=== ABOUT THIS TASK ===
Copy out each line of the data holding "Rails".

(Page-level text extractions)

==================================================

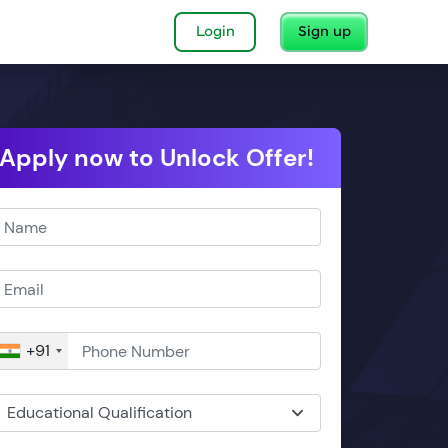
Login
Sign up
Apply now to Unlock Offer!
+91
Educational Qualification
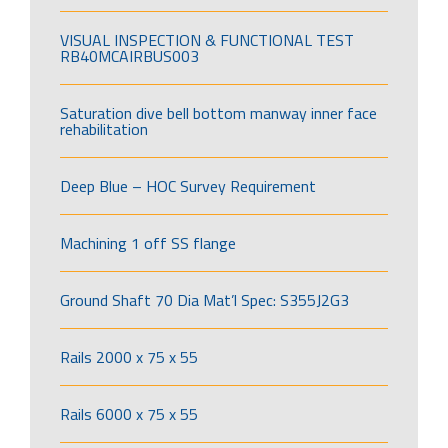
VISUAL INSPECTION & FUNCTIONAL TEST
RB40MCAIRBUS003
Saturation dive bell bottom manway inner face
rehabilitation
Deep Blue – HOC Survey Requirement
Machining 1 off SS flange
Ground Shaft 70 Dia Mat’l Spec: S355J2G3
Rails 2000 x 75 x 55
Rails 6000 x 75 x 55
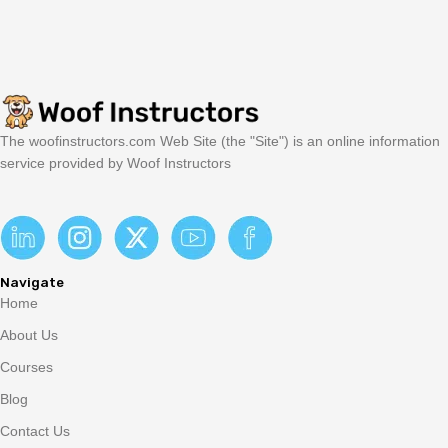
The woofinstructors.com Web Site (the "Site") is an online information
service provided by Woof Instructors
Navigate
Home
About Us
Courses
Blog
Contact Us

==================================================

=== SOLUTION TO THIS PROBLEM ===
Rails 2000 x 75 x 55
Rails 6000 x 75 x 55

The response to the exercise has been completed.